[Data provided Boundary: Start]
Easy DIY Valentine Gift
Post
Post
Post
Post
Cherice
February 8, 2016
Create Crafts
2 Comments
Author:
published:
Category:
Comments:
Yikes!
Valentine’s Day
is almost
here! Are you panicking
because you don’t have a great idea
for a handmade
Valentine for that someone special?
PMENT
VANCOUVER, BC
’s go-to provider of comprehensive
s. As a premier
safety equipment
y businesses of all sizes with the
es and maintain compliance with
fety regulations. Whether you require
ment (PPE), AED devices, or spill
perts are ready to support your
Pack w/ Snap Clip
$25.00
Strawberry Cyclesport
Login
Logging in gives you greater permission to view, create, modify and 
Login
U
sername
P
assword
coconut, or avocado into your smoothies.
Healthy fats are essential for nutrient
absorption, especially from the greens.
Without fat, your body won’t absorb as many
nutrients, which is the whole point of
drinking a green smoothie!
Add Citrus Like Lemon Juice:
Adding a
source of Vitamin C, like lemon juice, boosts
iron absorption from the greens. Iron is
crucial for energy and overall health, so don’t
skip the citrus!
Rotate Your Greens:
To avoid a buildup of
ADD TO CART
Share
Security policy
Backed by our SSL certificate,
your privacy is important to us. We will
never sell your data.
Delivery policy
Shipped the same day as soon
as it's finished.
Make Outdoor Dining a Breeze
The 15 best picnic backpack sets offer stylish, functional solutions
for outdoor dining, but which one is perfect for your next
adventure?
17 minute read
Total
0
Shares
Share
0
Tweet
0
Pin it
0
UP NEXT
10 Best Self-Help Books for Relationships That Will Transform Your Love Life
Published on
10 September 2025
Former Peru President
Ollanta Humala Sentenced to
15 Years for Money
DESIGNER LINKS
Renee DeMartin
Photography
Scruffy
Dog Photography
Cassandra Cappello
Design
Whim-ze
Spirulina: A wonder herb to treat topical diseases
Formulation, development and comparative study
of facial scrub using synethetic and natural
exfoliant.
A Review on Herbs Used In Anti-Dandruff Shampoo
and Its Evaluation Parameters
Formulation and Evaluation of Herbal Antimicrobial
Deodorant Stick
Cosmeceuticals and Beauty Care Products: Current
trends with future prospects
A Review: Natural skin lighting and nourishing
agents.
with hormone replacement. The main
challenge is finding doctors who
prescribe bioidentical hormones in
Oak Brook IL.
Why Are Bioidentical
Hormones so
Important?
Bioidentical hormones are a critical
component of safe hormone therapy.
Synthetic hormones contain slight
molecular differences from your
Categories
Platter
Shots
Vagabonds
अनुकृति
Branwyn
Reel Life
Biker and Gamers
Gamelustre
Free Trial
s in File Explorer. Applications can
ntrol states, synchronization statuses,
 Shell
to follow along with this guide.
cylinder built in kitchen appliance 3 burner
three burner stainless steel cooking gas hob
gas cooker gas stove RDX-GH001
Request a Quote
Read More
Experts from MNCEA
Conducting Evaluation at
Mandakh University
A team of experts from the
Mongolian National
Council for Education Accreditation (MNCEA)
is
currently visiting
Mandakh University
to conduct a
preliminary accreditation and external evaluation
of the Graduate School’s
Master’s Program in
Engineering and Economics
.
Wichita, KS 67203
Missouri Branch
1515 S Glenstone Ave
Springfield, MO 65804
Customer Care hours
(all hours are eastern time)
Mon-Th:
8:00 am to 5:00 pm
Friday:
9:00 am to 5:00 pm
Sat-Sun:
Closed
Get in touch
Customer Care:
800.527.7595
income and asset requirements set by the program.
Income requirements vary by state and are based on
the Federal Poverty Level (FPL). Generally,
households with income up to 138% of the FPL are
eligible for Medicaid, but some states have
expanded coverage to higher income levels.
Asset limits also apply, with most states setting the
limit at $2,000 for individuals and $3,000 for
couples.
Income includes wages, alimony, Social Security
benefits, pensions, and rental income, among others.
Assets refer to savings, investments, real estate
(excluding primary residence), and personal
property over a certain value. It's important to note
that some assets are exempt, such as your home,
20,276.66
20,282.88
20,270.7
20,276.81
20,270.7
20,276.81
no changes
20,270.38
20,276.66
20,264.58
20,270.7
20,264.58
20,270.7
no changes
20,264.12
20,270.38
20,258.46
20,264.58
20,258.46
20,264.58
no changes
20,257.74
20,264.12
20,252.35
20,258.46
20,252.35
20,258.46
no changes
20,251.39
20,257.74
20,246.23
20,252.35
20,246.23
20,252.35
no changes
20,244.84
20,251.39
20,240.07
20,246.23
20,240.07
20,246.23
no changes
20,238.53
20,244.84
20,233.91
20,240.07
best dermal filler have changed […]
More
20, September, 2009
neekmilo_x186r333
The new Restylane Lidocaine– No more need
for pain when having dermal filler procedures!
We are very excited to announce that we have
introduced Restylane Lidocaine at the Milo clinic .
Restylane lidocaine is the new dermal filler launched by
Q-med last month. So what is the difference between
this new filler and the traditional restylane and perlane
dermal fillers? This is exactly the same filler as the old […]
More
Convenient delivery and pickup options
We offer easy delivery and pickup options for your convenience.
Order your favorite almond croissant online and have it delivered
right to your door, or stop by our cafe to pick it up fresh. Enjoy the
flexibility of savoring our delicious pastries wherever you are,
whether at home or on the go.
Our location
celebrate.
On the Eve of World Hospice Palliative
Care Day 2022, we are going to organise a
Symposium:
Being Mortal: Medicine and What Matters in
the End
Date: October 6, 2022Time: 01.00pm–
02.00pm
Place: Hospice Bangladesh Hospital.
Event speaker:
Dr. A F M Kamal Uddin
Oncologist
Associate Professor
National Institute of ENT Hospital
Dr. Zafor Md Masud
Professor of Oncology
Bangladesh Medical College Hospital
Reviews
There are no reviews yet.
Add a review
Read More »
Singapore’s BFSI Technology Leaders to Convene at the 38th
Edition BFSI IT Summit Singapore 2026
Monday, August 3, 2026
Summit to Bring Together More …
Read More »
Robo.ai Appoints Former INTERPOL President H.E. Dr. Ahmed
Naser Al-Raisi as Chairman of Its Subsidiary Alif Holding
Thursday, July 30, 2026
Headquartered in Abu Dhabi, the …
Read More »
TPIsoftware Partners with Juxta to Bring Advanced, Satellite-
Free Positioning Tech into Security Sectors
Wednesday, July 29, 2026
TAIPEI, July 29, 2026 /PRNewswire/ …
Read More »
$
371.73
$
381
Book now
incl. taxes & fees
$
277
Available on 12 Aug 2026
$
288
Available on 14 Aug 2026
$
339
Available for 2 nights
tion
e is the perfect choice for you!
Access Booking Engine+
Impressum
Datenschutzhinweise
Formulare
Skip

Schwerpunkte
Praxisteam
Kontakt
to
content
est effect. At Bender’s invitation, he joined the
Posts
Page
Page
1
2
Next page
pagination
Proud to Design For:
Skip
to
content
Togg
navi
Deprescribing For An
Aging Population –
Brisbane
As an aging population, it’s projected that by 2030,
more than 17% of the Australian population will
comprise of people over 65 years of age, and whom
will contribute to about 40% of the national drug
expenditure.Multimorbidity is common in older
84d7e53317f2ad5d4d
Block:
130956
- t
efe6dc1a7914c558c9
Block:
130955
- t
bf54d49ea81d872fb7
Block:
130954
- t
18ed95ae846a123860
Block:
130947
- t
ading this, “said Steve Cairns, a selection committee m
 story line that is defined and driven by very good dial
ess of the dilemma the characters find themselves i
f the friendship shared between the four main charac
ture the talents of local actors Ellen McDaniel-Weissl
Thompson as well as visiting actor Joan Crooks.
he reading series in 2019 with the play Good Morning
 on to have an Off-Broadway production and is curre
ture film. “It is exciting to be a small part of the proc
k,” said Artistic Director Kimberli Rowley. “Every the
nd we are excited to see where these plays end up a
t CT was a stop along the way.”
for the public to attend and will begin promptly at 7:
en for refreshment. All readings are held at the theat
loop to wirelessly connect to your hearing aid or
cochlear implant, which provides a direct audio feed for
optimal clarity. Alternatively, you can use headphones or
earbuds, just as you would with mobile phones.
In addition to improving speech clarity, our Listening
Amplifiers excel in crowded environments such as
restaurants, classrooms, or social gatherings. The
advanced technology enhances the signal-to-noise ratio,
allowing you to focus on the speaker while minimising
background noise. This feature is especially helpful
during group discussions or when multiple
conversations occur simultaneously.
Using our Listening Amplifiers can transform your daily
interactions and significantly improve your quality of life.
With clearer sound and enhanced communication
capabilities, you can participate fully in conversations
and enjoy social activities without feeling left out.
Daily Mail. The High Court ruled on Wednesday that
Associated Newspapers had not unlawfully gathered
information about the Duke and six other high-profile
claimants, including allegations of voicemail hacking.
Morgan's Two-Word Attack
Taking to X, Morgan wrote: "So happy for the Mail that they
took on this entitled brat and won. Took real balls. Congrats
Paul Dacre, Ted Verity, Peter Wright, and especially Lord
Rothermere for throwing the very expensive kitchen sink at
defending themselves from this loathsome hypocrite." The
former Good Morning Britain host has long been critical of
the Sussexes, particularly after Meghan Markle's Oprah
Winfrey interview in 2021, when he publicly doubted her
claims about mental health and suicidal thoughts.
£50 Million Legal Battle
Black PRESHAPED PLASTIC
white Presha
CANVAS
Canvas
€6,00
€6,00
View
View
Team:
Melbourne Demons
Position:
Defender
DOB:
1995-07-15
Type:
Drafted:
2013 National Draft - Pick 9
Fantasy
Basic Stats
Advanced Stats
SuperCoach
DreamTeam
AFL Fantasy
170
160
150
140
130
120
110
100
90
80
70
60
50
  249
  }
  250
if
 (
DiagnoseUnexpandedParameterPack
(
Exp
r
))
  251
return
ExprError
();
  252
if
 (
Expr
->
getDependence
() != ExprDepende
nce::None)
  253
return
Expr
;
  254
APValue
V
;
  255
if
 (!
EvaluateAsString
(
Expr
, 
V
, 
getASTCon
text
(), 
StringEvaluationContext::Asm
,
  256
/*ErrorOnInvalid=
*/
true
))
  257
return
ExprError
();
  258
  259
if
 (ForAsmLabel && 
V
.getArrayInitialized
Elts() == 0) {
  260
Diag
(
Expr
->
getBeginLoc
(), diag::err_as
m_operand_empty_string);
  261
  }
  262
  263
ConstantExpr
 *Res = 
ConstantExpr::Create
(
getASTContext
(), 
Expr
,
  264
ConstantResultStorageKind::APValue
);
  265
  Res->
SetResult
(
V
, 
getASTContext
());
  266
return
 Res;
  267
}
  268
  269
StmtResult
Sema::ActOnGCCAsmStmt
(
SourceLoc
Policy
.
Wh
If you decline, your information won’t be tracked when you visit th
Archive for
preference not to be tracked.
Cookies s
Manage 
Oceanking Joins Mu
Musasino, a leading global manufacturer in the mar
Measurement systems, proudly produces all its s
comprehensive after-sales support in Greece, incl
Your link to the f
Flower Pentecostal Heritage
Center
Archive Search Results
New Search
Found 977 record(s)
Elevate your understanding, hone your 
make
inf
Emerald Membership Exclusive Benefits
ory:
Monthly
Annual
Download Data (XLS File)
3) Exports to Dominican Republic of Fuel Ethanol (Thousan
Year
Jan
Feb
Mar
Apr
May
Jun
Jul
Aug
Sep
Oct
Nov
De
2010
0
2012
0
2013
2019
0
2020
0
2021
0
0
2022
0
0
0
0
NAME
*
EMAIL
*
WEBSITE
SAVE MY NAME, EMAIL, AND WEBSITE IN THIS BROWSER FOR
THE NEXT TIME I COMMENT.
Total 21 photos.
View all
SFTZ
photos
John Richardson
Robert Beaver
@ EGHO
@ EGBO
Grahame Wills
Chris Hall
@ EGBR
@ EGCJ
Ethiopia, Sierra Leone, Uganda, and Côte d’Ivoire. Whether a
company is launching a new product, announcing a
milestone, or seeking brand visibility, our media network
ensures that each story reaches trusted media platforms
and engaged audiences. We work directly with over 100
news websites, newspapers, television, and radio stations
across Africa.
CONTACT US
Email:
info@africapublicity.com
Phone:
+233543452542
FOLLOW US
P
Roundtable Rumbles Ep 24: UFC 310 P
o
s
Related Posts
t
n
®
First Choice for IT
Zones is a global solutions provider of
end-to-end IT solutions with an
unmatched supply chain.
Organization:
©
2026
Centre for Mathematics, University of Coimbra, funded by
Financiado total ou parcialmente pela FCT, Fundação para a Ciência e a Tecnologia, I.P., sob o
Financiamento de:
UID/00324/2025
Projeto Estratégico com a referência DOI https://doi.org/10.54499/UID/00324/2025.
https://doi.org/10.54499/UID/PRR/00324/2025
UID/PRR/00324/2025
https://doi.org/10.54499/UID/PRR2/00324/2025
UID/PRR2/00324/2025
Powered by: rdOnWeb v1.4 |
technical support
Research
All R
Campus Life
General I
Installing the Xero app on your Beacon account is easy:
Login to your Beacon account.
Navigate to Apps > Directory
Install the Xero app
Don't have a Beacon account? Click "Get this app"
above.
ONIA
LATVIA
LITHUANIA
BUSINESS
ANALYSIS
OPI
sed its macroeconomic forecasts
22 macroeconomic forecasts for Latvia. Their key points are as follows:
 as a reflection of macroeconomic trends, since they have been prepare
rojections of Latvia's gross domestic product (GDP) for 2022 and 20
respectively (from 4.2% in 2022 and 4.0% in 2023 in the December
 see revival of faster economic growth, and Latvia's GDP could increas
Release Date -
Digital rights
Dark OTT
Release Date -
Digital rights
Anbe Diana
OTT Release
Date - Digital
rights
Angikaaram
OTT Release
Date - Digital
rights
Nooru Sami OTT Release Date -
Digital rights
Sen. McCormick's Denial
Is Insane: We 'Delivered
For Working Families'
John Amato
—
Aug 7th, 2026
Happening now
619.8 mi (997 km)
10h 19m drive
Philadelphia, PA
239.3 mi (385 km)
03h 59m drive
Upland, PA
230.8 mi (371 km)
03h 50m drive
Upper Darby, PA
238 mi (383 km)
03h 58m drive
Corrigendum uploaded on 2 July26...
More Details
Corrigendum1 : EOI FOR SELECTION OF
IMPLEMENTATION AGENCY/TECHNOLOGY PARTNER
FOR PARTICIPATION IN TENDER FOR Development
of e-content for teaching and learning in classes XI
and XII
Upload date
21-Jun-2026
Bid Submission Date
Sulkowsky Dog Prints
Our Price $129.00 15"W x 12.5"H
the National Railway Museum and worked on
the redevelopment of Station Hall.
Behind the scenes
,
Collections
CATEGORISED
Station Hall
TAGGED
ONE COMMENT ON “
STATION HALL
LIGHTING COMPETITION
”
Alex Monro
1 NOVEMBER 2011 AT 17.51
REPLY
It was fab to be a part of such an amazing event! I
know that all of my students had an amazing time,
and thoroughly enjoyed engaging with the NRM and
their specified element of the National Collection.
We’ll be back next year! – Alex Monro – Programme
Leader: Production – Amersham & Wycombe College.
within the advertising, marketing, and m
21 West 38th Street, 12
[Data provided Boundary: End]
* Your objective *
Above are some lines. Repeat exactly, and only, those from the line that has "more than 17%" through the line that has "18ed95ae846a123860".

* Response to this exercise *
more than 17% of the Australian population will
comprise of people over 65 years of age, and whom
will contribute to about 40% of the national drug
expenditure.Multimorbidity is common in older
84d7e53317f2ad5d4d
Block:
130956
- t
efe6dc1a7914c558c9
Block:
130955
- t
bf54d49ea81d872fb7
Block:
130954
- t
18ed95ae846a123860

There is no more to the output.